Let $A=\{1,2,3\}$ and $B=\{3,4\}$. Then

• $A\cup B=\{1,2,3,4\}$
• $A\cap B=\{3\}$
• $A\setminus B=\{1,2\}$
• $A\times B=\{(1,3),(1,4),(2,3),(2,4),(3,3),(3,4)\}$

The Cartesian product is where relations and functions live.

A relation that is not a function

Let $R=\{(1,a),(1,b),(2,b)\}\subseteq \{1,2\}\times \{a,b\}$. This is a relation, but not a function, because input $1$ has two outputs.
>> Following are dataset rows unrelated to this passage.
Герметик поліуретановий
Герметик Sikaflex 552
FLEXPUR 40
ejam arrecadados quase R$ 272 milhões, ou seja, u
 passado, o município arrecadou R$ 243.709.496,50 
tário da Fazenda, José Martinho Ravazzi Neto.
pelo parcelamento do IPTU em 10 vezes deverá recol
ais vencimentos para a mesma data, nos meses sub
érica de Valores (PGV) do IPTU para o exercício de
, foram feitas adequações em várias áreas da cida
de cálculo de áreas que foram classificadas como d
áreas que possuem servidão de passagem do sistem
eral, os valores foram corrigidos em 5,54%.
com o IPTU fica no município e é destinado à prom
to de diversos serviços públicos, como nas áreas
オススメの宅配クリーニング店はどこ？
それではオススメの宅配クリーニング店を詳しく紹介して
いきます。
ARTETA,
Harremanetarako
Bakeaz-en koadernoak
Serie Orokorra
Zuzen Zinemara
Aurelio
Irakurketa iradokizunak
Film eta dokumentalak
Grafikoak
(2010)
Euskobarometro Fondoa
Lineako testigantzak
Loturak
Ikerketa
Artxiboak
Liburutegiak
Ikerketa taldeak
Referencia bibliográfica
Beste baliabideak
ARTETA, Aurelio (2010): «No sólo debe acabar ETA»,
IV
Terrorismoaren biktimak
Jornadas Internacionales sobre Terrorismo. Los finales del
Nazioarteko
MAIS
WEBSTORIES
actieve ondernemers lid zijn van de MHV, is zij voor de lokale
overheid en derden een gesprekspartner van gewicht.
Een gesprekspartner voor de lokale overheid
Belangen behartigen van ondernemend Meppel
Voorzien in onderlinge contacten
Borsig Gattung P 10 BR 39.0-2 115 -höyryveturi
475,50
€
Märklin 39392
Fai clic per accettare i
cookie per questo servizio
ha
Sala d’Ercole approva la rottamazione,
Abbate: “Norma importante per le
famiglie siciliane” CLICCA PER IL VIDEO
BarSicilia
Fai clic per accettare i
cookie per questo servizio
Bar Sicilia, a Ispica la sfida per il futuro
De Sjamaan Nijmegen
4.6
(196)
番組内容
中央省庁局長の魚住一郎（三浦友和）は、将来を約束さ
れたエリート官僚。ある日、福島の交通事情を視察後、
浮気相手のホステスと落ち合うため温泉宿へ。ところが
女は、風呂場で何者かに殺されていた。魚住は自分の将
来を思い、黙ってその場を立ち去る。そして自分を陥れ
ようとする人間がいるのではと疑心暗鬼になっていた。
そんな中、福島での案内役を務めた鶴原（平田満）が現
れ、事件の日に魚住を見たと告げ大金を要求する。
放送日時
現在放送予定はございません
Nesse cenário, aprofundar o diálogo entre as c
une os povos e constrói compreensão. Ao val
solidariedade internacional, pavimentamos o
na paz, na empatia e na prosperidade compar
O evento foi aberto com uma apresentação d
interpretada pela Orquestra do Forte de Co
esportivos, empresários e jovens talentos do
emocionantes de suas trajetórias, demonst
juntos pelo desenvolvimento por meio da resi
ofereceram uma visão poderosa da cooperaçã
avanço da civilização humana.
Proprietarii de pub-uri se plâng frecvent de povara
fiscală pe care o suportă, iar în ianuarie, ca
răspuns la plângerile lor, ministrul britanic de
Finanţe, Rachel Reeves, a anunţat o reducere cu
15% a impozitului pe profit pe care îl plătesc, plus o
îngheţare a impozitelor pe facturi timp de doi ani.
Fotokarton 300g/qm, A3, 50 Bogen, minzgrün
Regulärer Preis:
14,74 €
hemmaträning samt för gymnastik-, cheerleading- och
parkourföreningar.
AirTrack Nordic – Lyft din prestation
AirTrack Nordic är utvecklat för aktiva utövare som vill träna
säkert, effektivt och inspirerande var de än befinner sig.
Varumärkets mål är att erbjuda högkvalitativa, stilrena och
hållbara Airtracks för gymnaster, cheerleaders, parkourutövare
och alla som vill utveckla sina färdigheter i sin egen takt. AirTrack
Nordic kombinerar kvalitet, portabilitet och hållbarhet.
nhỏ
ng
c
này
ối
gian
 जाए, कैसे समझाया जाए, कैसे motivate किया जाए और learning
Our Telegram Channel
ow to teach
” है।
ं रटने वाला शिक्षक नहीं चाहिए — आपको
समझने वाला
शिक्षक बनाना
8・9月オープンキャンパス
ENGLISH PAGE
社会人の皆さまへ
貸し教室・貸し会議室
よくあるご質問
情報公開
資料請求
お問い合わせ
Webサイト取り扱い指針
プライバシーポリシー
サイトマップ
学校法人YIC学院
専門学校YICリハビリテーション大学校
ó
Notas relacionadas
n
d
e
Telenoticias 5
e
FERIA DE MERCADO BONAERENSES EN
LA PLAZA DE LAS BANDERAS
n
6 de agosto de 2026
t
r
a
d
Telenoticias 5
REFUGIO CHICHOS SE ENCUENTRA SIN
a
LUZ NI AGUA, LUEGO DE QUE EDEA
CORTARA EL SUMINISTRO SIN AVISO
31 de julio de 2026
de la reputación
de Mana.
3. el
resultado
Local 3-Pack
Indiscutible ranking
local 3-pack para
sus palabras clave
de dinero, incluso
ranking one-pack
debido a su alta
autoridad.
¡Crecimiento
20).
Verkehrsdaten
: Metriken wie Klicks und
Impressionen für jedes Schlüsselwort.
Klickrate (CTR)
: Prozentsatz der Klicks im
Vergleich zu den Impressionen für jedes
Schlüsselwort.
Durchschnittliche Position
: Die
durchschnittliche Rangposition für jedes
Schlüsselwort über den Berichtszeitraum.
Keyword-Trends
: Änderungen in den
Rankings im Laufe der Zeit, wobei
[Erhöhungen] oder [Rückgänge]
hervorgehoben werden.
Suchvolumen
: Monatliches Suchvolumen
A function as a set of pairs

Let $f:\{1,2,3\}\to \{a,b,c\}$ be given by $f(1)=a$, $f(2)=b$, $f(3)=b$. As a set of ordered pairs, $f=\{(1,a),(2,b),(3,b)\}.$ It is a function but not injective, because two inputs map to $b$, and not surjective onto $\{a,b,c\}$, because $c$ is missed.

Physics-style set

A particle moving on a line can be modelled as a function $x:I\to \mathbb{R}$, where $I$ is a time Interval. The possible positions form a set; the path chooses one position for each time.

Example: solution set

Solving an equation often means finding a set. For

$$x^2=4,$$

the solution set over the real numbers is

$$\{-2,2\}.$$

Over the natural numbers, it would usually be only

$$\{2\}.$$

So the ambient set matters. This is why Number sets and Domain are not pedantic extras; they change answers.